+++ Material provided

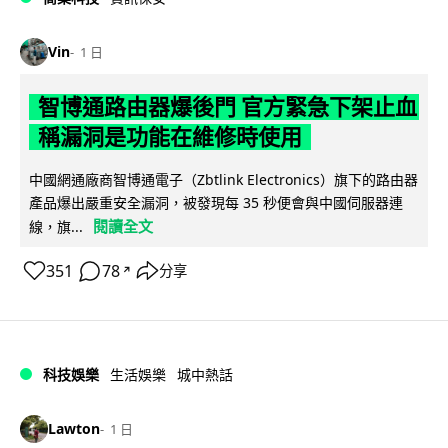
Vin
1 日
智博通路由器爆後門 官方緊急下架止血
稱漏洞是功能在維修時使用
中國網通廠商智博通電子（Zbtlink Electronics）旗下的路由器
產品爆出嚴重安全漏洞，被發現每 35 秒便會與中國伺服器連
閱讀全文
線，旗...
351
78
分享
↗
科技娛樂
生活娛樂
城中熱話
Lawton
1 日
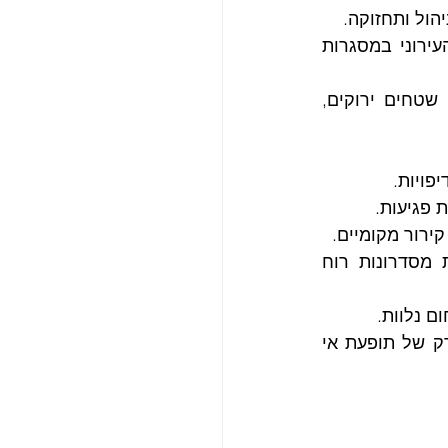
הול ותחזוקה.
 הכללת יעדי צמצום תופעת אי החום העירוני במסגרות 
 קידום פיתוח קומפקטי ומעורב שימושים, שימור שטחים ירוקים, 
פויות.
 פגיעות.
ירור מקומיים.
 תכנון גובה ומרחקים בין בניינים ליצירת מסדרונות רוח 
ם נלוות.
תכנון אסטרטגי מבוסס נתונים, עם דגש על שוויון, הוא המפתח לצמצום יעיל וצודק של תופעת אי 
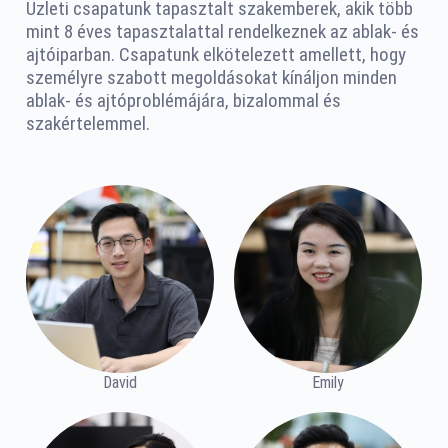
Üzleti csapatunk tapasztalt szakemberek, akik több
mint 8 éves tapasztalattal rendelkeznek az ablak- és
ajtóiparban. Csapatunk elkötelezett amellett, hogy
személyre szabott megoldásokat kínáljon minden
ablak- és ajtóproblémájára, bizalommal és
szakértelemmel.
David
Emily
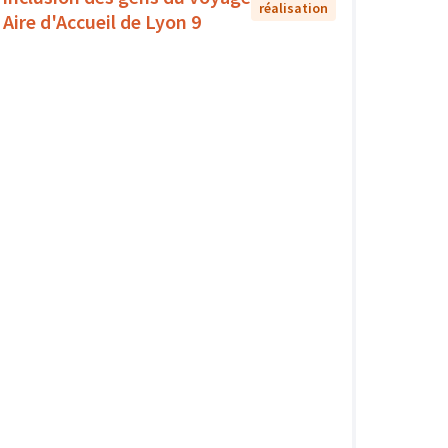
réalisation
- Aire d'Accueil de Lyon 9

++++++

What is expected: Begin at the line containing "mint 8 éves" and write out every line to the end of the data exactly. Skip the pictures.

Exercise result:
mint 8 éves tapasztalattal rendelkeznek az ablak- és
ajtóiparban. Csapatunk elkötelezett amellett, hogy
személyre szabott megoldásokat kínáljon minden
ablak- és ajtóproblémájára, bizalommal és
szakértelemmel.
David
Emily
réalisation
- Aire d'Accueil de Lyon 9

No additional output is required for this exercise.